Tahun 2018, Angka Perceraian di Buton Meningkat

Tahun 2018, Angka Perceraian di Buton Meningkat
Panitera Pengadilan Agama Pasarwajo, Drs Idris. FOTO: SUPARMAN

tegas.co., BUTON, SULTRA – Angka perceraian sepanjang tahun 2018 di Kabupaten Buton, Sulawesi Tenggara (Sultra), mengalami peningkatan sebanyak 10 persen dibandingkan tahun 2017. Pengadilan Agama Negeri Buton mencatat jumlah gugatan cerai yang masuk 2018 sebanyak 165 kasus.

“Sebanyak 132 kasus dan di tahun 2018 meningkat jadi 165 kasus,” kata Panitera Pengadilan Agama Pasarwajo, Drs. Idris, ditemui di ruang kerjanya, Selasa (15/01/2018).

Idris menuturkan, dari 165 kasus perceraian yang masuk, sekitar 80 persen diajukan pihak perempuan atau cerai gugat, sisanya pihak laki-laki. Walaupun ada juga laki-laki yang mengajukan karena ditinggal istrinya, tidak ada kabar. Sehingga suaminya tidak lagi mau menunggu dia datang ke Pengadilan Agama untuk melakukan perceraian.

Kata dia, penyebab utama meningkatnya kasus perceraian di wilayah Kabupaten Buton diminasi oleh faktor ekonomi dan pihak ketiga. Selain itu, karena istri ditinggal pergi merantau oleh suaminya serta para suami hanya mabuk-mabukan sehingga rumah tangga tidak harmonis dan menjadi pemicu berakhirnya hubungan suami istri tersebut.

“Kita di Buton ini kebanyakan suami merantau ditinggal bertahun-tahun, menjadi penyebab kasus perceraian. Dan tidak menafkahi,” kata Idris.

Dari 165 kasus yang masuk, 155 kasus diantaranya sudah diputus. Dari beberapa kasus, 5 persen diantaranya ditolak karena tidak cukup bukti. Kendati demikian, dari beberapa kasus yang diputus, masih ada pula pasangan yang bercerai dan pada akhirnya rujuk kembali.

Idris menambahkan, tidak hanya kasus perceraian yang meningkat, termasuk perkara itsbat nikah atau permohonan pengesahan nikah. Pengajuan itsbat nikah guna perkawinan yang telah dilakukan dinyatakan sah, dan dicatat sesuai dengan keputusan pengadilan.

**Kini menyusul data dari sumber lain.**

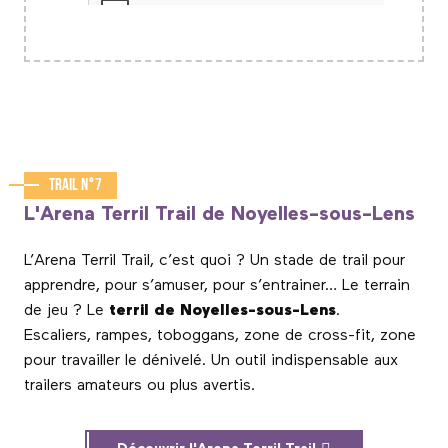
Trail n°7
L'Arena Terril Trail de Noyelles-sous-Lens
L’Arena Terril Trail, c’est quoi ? Un stade de trail pour
apprendre, pour s’amuser, pour s’entrainer… Le terrain
de jeu ? Le
terril de Noyelles-sous-Lens
.
Escaliers, rampes, toboggans, zone de cross-fit, zone
pour travailler le dénivelé. Un outil indispensable aux
trailers amateurs ou plus avertis.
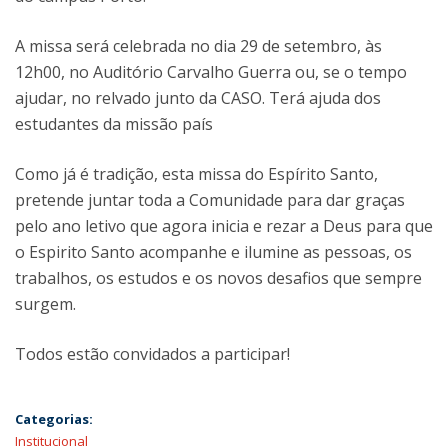
A missa será celebrada no dia 29 de setembro, às
12h00, no Auditório Carvalho Guerra ou, se o tempo
ajudar, no relvado junto da CASO. Terá ajuda dos
estudantes da missão país
Como já é tradição, esta missa do Espírito Santo,
pretende juntar toda a Comunidade para dar graças
pelo ano letivo que agora inicia e rezar a Deus para que
o Espirito Santo acompanhe e ilumine as pessoas, os
trabalhos, os estudos e os novos desafios que sempre
surgem.
Todos estão convidados a participar!
Categorias:
Institucional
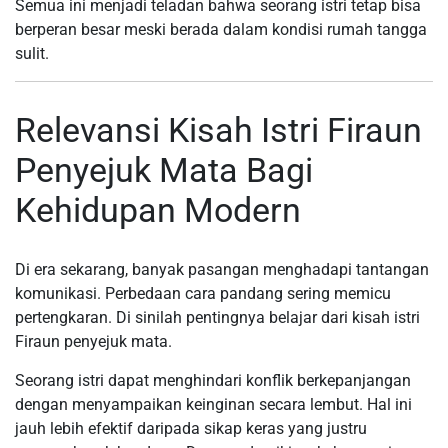
Semua ini menjadi teladan bahwa seorang istri tetap bisa
berperan besar meski berada dalam kondisi rumah tangga
sulit.
Relevansi Kisah Istri Firaun
Penyejuk Mata Bagi
Kehidupan Modern
Di era sekarang, banyak pasangan menghadapi tantangan
komunikasi. Perbedaan cara pandang sering memicu
pertengkaran. Di sinilah pentingnya belajar dari kisah istri
Firaun penyejuk mata.
Seorang istri dapat menghindari konflik berkepanjangan
dengan menyampaikan keinginan secara lembut. Hal ini
jauh lebih efektif daripada sikap keras yang justru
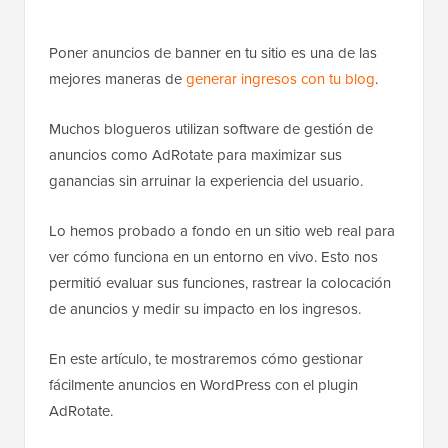
Poner anuncios de banner en tu sitio es una de las
mejores maneras de
generar ingresos con tu blog
.
Muchos blogueros utilizan software de gestión de
anuncios como AdRotate para maximizar sus
ganancias sin arruinar la experiencia del usuario.
Lo hemos probado a fondo en un sitio web real para
ver cómo funciona en un entorno en vivo. Esto nos
permitió evaluar sus funciones, rastrear la colocación
de anuncios y medir su impacto en los ingresos.
En este artículo, te mostraremos cómo gestionar
fácilmente anuncios en WordPress con el plugin
AdRotate.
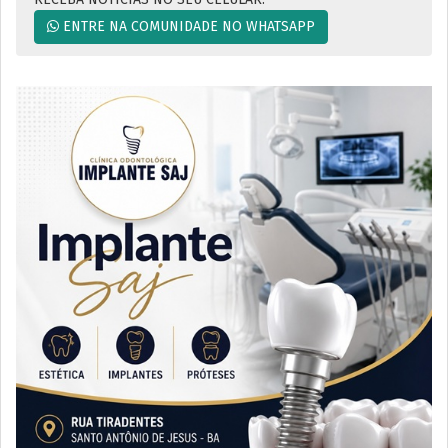
ENTRE NA COMUNIDADE NO WHATSAPP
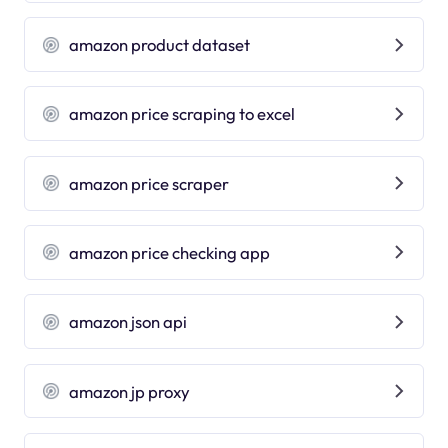
amazon product dataset
amazon price scraping to excel
amazon price scraper
amazon price checking app
amazon json api
amazon jp proxy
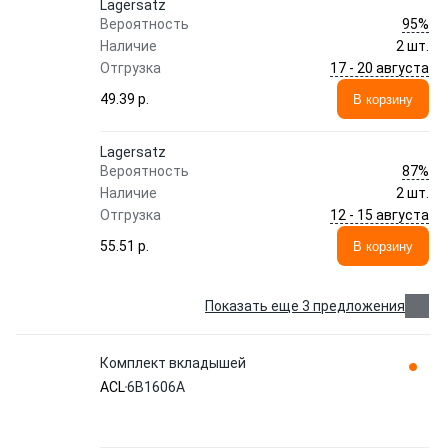
Lagersatz
95%
Вероятность
Наличие
2 шт.
17 - 20 августа
Отгрузка
49.39 p.
В корзину
Lagersatz
87%
Вероятность
Наличие
2 шт.
12 - 15 августа
Отгрузка
55.51 p.
В корзину
Показать еще 3 предложения
Комплект вкладышей
ACL
6B1606A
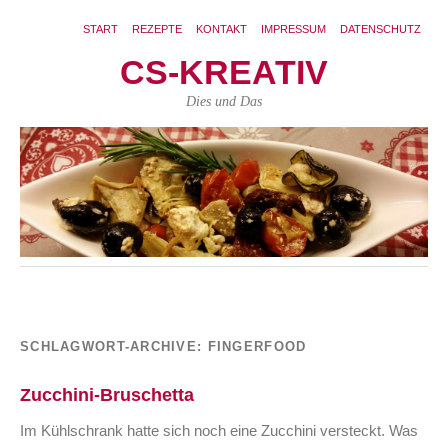
START
REZEPTE
KONTAKT
IMPRESSUM
DATENSCHUTZ
CS-KREATIV
Dies und Das
SCHLAGWORT-ARCHIVE:
FINGERFOOD
Zucchini-Bruschetta
Im Kühlschrank hatte sich noch eine Zucchini versteckt. Was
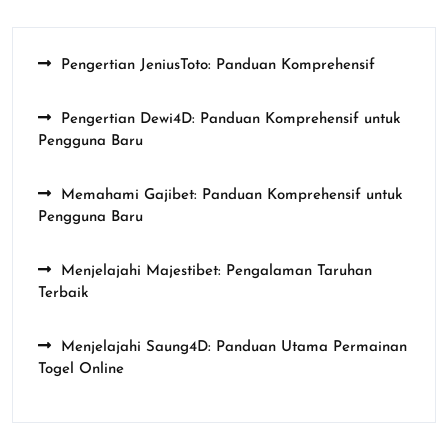
Pengertian JeniusToto: Panduan Komprehensif
Pengertian Dewi4D: Panduan Komprehensif untuk
Pengguna Baru
Memahami Gajibet: Panduan Komprehensif untuk
Pengguna Baru
Menjelajahi Majestibet: Pengalaman Taruhan
Terbaik
Menjelajahi Saung4D: Panduan Utama Permainan
Togel Online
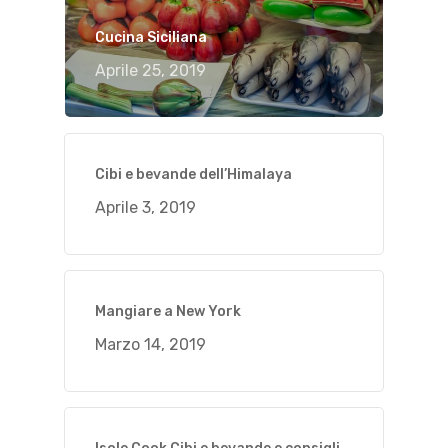
Cucina Siciliana
Aprile 25, 2019
Cibi e bevande dell’Himalaya
Aprile 3, 2019
Mangiare a New York
Marzo 14, 2019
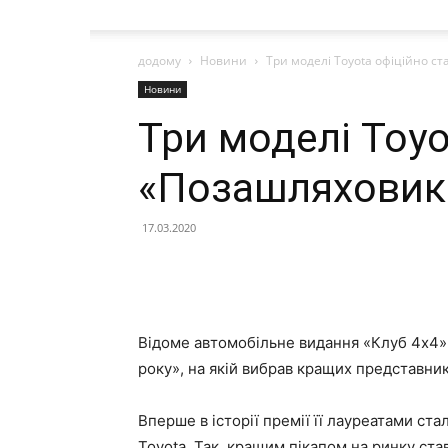
додому
Новини
Три моделі Toyota офіційно ст
Новини
Три моделі Toyo
«Позашляховика
17.03.2020
Відоме автомобільне видання «Клуб 4х4»
року», на якій вибрав кращих представни
Вперше в історії премії її лауреатами ста
Toyota
. Так, кращим пікапом на ринку ста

“Setidaknya untuk di tahun 2017 tercatat ada 46 pasangan yang mengajukan permohonan pengesahan nikah. Sementara itu di tahun 2018 hanya berjumlah 37 permohonan. Rata-rata yang mengajukan ini pasangan yang sudah menikah dari puluhan tahun lalu. Biasanya yang menikah karena faktor biaya, tapi statusnya jelas. Termasuk perkawinan orang tua dulu,” tambahnya.

Diakuinya, masih banyak pasangan pasutri di Kabupaten Buton belum mengajukan permohonan pengesahan nikah. Adapun yang mengajukan permohonan tersebut sebatas yang memiliki keperluan administrasi seperti pembuatan akta cerai anak, pendaftaran ibadah haji, pencairan dana pensiun PT Taspen, penetapan ahli waris, dan keperluan lainnya.

“Karena angka perceraian dari tahun ke tahun mengalami peningkatan, kami mengimbau pasangan suami istri (pasutri) harus memelihara semangat saling percaya dalam berkeluarga. Pasangan juga harus mengatur konflik agar menjadi potensi positif dalam membangun pengertian yang penuh kasih sayang,” tutupnya.